J.M.W. Turner: Sketchbooks, Drawings and Watercolours

ISBN 978-1-84976-386-8

Joseph Mallord William Turner Hampton Court Bridge, with a Thames Barge and Other Boats and Figures c.1827

Joseph Mallord William Turner 1775–1851
Folio 42 Verso:
Hampton Court Bridge, with a Thames Barge and Other Boats and Figures c.1827
D20798
Turner Bequest CCXXVII 40a
Pencil on white wove paper, 110 x 185 mm
Partial watermark ‘nsell | 17’
Inscribed by Turner in pencil ‘Blue’ bottom left
 
Accepted by the nation as part of the Turner Bequest 1856
In the context of other Thames views in this sketchbook (see the Introduction), Ian Warrell first related this drawing of ‘a wooden bridge’ to a ‘colour beginning’ watercolour (Tate D25224; Turner Bequest CCLXIII 102),1 which Eric Shanes subsequently linked to Old Chelsea Bridge,2 based on Finberg’s description of the present drawing as ‘River scene: Wooden bridge with stone supports, boats and figures (seated) in foreground. Possibly Old Chelsea Bridge’.3 By this Finberg meant Old Battersea Bridge, linking Battersea to Chelsea, as seen in the background of Turner’s copy-drawing of about 1797 (Tate D00857; Turner Bequest XXXII A), and in 1870s paintings by Walter Greaves (1846–1930) and James Abbott McNeill Whistler (1834–1903) (respectively Tate N04598 and N01959). However, that bridge had wooden piers reinforced above water level with lattices of timbers, whereas Turner’s pencil sketch here shows solid supports, apparently with timberwork above.
Warrell has since identified the bridge in the colour study as that at Hampton Court,4 just upstream of the palace (see under folio 2 verso (D20736). This is confirmed by a watercolour inscribed ‘Hampton Bridge’ by Thomas Rowlandson (1756–1827) showing an almost identical view to Turner’s pencil study, with the bridge springing from enclosed timber piers on the left and the same buildings on the right on the far bank (Victoria and Albert Museum, London).5 The main elements of this drawing were translated directly into the colour structure. The bridge has since been replaced and the buildings have not survived.
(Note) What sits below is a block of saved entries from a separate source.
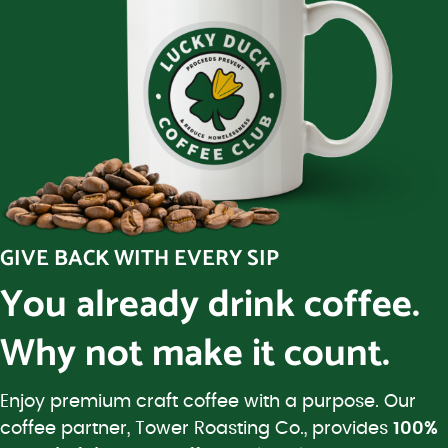
GIVE BACK WITH EVERY SIP
You already drink coffee.
Why not make it count.
Enjoy premium craft coffee with a purpose. Our
coffee partner, Tower Roasting Co., provides
100%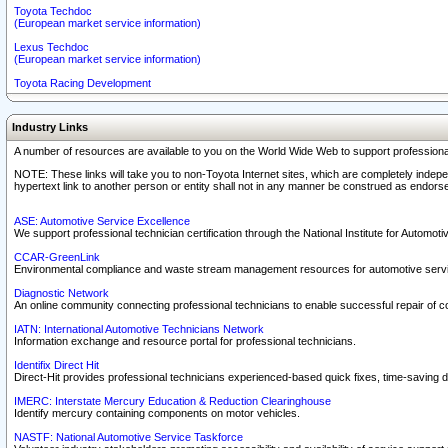
Toyota Techdoc
(European market service information)
Lexus Techdoc
(European market service information)
Toyota Racing Development
Industry Links
A number of resources are available to you on the World Wide Web to support professiona
NOTE: These links will take you to non-Toyota Internet sites, which are completely indepe
hypertext link to another person or entity shall not in any manner be construed as endorse
ASE: Automotive Service Excellence
We support professional technician certification through the National Institute for Automot
CCAR-GreenLink
Environmental compliance and waste stream management resources for automotive servi
Diagnostic Network
An online community connecting professional technicians to enable successful repair of c
IATN: International Automotive Technicians Network
Information exchange and resource portal for professional technicians.
Identifix Direct Hit
Direct-Hit provides professional technicians experienced-based quick fixes, time-saving di
IMERC: Interstate Mercury Education & Reduction Clearinghouse
Identify mercury containing components on motor vehicles.
NASTF: National Automotive Service Taskforce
Turner’s thumbnail sketch of figures, trees and perhaps a boat or too probably shows another aspect of the same scene.
Warrell noted that folio 40 recto (D20793; Turner Bequest CCXXVII 38), a rough tonal pencil study on a page prepared with grey wash, shows the same view.6 He suggests that the colours in D25224, ‘together with the suggestion of a blustery, cumulus-filled sky’, are comparable with those in Turner’s finished design Hampton Court Palace of about 1827 (private collection),7 engraved in 1829 for the Picturesque Views in England and Wales (Tate impression: T04550), ‘suggesting that the two watercolours were almost certainly painted as part of the same working session’.8
There are sketches used for the England and Wales palace view at both ends of this sketchbook (see under folio 2 verso; D20736), while others formed the basis of another colour study (Tate D25145; Turner Bequest CCLXIII 23), showing the river at nearby Hampton (see under folio 21 verso; D20764; Turner Bequest CCXXVII 21).
1
See Warrell 1991, p.47.
2
Shanes 1997, pp.102, 105.
3
Finberg 1909, II, p.699.
4
See Warrell 2008, p.111, and Warrell 2009, pp.104, 176.
5
See also variant reproduced as ‘1790: Second Hampton Court Bridge (1778–1866), print by Thomas Rowlandson’ at ‘Hampton Court Bridge’, Where Thames Smooth Waters Glide, accessed 26 October 2015, http://thames.me.uk/s00370.htm.
6
See Warrell 2009, p.176.
7
Andrew Wilton, J.M.W. Turner: His Life and Work, Fribourg 1979, p.395 no.812.
8
Warrell 2009, p.176.
Technical notes:
There is an offset of grey watercolour at the top left from the ground used to prepare folio 42 recto opposite (D20799; Turner Bequest CCXXVII 41).

Matthew Imms
November 2015

How to cite

Matthew Imms, ‘Hampton Court Bridge, with a Thames Barge and Other Boats and Figures c.1827 by Joseph Mallord William Turner’, catalogue entry, November 2015, in David Blayney Brown (ed.), J.M.W. Turner: Sketchbooks, Drawings and Watercolours, Tate Research Publication, November 2016, https://www.tate.org.uk/art/research-publications/jmw-turner/joseph-mallord-william-turner-hampton-court-bridge-with-a-thames-barge-and-other-boats-and-r1182658, accessed 27 April 2024.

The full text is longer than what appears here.